- What needs to be done
All of the entries are to be repeated exactly, with no pictures included.

- Saved entries
______________________________

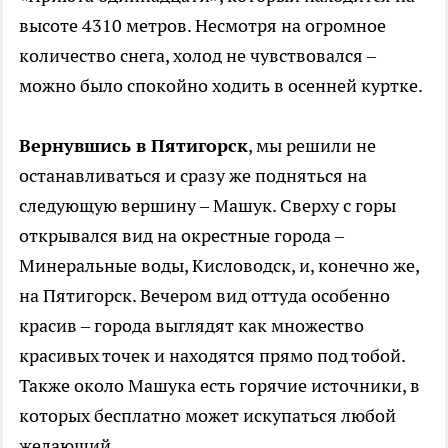
высоте 4310 метров. Несмотря на огромное
количество снега, холод не чувствовался –
можно было спокойно ходить в осенней куртке.
Вернувшись в Пятигорск
, мы решили не
останавливаться и сразу же подняться на
следующую вершину – Машук. Сверху с горы
открывался вид на окрестные города –
Минеральные воды, Кисловодск, и, конечно же,
на Пятигорск. Вечером вид оттуда особенно
красив – города выглядят как множество
красивых точек и находятся прямо под тобой.
Также около Машука есть горячие источники, в
которых бесплатно может искупаться любой
желающий.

______________________________

- Solution for this task
высоте 4310 метров. Несмотря на огромное
количество снега, холод не чувствовался –
можно было спокойно ходить в осенней куртке.
Вернувшись в Пятигорск
, мы решили не
останавливаться и сразу же подняться на
следующую вершину – Машук. Сверху с горы
открывался вид на окрестные города –
Минеральные воды, Кисловодск, и, конечно же,
на Пятигорск. Вечером вид оттуда особенно
красив – города выглядят как множество
красивых точек и находятся прямо под тобой.
Также около Машука есть горячие источники, в
которых бесплатно может искупаться любой
желающий.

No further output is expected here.